Skema BTS adalah mekanisme pemerintah melalui Kementerian Perhubungan (Kemenhub) membeli layanan angkutan massal ke operator (menyubsidi 100 persen biaya operasional kendaraan) dengan mekanisme lelang berdasarkan standar pelayanan minimum (SPM) yang ditetapkan.
Tujuan dari skema ini, untuk meningkatkan kualitas pelayanan angkutan massal karena operator tidak perlu bersikap ugal-ugalan untuk mengejar setoran guna menutupi biaya operasional. Sebab, biaya tersebut telah ditanggung oleh subsidi pemerintah.
Dengan demikian, harapannya semakin banyak masyarakat beralih dari kendaraan pribadi menuju transportasi umum. Sehingga, berbagai persoalan seperti polusi udara, kemacetan, dan lain-lain dapat teratasi.
Menurut Djoko, model seperti ini sudah meluas di luar negeri.
"Modal share angkutan umum banyak kota di dunia, seperti Singapura, Tokyo, Hongkong, Seoul, Beijing, sudah di atas 50 persen. Bahkan di Kuala Lumpur dan Bangkok kisaran 20 persen-50 persen," tuturnya.
Sementara itu, kota-kota di Indonesia, seperti Jakarta, Surabaya, Bandung, Medan, Palembang, Semarang, Surabaya, Denpasar, Makassar kurang dari 20 persen. Belum lagi, banyak kota di Indonesia yang sudah tidak lagi memiliki layanan transportasi umum.
"Yang masih tersisa dengan armada bus yang bagus di Indonesia adalah transportasi umum antar kota antar provinsi," imbuh Djoko.
Sejak 2022, ada 11 kota yang sudah menerima bantuan penyelenggaraan transportasi umum perkotaan. Sebanyak 10 kota Program Teman Bus disubsidi Direktorat Jenderal Perhubungan Darat dan 1 kota oleh Badan Pengelola Transportasi Jabodetabek (BPTJ).
Ke-11 kota yang sudah mengikuti skema tersebut adalah Trans Koetaradja (APBD Aceh), Trans Padang (APBD Kota Padang), Trans Metro Pekanbaru (APBD Kota Pekanbaru), Tayo (APBD Kota Tangerang), Trans Semarang (APBD Kota Semarang), Trans Jateng (APBD Jateng), Trans Jogja (APBD DIY), Trans Jatim (APBD Jatim), Surabaya Bus (APBD Kota Surabaya), Trans Banjarmasin (APBD Kota Banjarmasin), dan Trans Banjarbakula (APBD Kalsel).

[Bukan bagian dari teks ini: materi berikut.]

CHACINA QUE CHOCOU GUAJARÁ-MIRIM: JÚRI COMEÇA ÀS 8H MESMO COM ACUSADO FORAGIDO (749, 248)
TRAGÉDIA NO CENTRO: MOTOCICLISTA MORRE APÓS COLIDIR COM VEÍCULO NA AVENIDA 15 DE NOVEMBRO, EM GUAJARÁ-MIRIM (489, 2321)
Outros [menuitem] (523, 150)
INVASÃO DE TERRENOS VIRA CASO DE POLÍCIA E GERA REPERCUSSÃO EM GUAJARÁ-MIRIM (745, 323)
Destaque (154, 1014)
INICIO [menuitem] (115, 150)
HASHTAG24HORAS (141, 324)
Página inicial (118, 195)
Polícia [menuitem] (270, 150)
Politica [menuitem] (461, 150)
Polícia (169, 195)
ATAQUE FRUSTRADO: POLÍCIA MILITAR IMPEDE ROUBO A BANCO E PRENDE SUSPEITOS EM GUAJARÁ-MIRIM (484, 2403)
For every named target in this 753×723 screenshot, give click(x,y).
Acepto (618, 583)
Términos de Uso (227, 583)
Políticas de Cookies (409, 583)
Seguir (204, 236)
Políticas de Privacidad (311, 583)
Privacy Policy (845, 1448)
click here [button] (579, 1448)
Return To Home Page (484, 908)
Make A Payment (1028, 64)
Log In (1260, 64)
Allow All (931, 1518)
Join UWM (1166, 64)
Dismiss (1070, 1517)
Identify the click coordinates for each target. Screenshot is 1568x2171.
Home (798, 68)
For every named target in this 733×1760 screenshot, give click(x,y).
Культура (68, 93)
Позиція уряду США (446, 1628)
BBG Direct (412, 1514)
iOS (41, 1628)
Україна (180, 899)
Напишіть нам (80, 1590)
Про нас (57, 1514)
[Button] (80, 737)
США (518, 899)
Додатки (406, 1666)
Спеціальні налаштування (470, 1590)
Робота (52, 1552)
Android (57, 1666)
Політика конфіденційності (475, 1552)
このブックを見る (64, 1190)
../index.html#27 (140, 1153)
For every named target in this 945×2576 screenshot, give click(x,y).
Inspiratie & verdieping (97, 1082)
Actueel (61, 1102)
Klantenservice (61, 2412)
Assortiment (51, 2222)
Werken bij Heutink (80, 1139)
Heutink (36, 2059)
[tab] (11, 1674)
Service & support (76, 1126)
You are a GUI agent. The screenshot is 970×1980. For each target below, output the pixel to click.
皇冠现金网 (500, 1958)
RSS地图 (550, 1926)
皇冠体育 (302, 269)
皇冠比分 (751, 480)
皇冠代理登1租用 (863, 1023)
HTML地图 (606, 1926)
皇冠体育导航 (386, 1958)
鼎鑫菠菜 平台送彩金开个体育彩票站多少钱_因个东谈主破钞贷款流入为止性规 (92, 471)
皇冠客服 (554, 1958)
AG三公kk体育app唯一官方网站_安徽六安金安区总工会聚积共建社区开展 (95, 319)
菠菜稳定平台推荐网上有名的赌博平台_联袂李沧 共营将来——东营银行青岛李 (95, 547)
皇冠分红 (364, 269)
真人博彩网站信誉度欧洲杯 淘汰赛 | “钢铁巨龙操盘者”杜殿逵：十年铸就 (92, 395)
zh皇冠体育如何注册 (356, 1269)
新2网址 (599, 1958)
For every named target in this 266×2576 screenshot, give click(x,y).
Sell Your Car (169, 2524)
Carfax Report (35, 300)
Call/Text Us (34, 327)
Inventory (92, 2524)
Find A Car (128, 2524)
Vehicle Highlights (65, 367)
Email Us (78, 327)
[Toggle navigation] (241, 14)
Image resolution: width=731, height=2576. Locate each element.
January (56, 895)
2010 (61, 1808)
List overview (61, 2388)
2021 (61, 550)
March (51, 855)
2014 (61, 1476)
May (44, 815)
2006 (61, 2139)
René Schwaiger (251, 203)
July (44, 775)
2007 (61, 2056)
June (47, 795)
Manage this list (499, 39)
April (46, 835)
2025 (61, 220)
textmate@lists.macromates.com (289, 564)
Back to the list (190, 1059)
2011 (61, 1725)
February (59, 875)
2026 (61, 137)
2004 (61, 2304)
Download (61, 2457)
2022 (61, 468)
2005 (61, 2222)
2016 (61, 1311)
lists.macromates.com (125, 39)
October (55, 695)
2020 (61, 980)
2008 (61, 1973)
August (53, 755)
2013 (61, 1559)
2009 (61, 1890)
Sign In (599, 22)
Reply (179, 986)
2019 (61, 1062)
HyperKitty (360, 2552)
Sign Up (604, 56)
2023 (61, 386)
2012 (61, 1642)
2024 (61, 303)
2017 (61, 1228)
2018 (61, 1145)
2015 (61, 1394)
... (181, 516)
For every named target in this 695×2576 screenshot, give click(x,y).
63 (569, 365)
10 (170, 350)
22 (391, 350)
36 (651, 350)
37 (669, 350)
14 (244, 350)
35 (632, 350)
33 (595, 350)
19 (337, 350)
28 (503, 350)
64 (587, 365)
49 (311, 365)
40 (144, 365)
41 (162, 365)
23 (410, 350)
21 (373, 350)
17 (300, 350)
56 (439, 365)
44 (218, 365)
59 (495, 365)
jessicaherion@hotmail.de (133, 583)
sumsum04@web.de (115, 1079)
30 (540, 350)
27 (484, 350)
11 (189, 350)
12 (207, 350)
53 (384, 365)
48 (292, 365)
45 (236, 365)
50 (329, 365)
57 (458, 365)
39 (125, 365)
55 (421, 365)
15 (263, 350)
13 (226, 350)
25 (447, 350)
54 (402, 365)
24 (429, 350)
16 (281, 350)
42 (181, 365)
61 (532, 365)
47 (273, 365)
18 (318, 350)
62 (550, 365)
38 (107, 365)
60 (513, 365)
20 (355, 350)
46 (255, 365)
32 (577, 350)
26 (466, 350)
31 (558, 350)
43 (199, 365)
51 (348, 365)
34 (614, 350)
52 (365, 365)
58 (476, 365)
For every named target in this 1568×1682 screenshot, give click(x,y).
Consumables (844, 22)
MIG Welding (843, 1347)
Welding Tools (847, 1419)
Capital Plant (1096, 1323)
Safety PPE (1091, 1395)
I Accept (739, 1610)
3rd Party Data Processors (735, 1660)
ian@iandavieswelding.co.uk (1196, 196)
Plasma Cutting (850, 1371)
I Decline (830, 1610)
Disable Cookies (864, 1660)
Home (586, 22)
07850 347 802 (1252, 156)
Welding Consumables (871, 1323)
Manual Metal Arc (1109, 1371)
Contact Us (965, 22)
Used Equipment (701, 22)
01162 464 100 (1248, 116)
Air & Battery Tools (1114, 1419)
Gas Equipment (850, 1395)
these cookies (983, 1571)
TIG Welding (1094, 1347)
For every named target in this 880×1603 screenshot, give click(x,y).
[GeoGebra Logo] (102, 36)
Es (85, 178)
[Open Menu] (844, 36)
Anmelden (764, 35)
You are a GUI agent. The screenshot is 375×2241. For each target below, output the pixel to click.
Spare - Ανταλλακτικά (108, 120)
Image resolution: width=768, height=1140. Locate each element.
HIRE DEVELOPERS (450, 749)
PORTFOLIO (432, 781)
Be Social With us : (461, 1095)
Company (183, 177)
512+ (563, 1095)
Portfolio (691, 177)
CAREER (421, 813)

"Palembang pernah memberikan subsidi untuk Trans Musi, namun sejak tahun 2022 dihentikan," ujar Djoko.
Setelah sekitar tiga tahun beroperasi, Djoko mengatakan, Direktorat Angkutan Jalan Direktorat Jenderal Perhubungan Darat melakukan evaluasi terhadap penyelenggaraan transportasi BTS tersebut.
Pertama, jumlah penumpang Program Teman Bus di 10 kota dengan skema buy the service mengalami tren peningkatan. Ada modal shifting dari pengguna kendaraan pribadi, roda 2 atau 4, untuk berpindah menggunakan BTS.
"Sebanyak 62 persen penumpang beralih dari sepeda motor ke Bus BTS," ujarnya.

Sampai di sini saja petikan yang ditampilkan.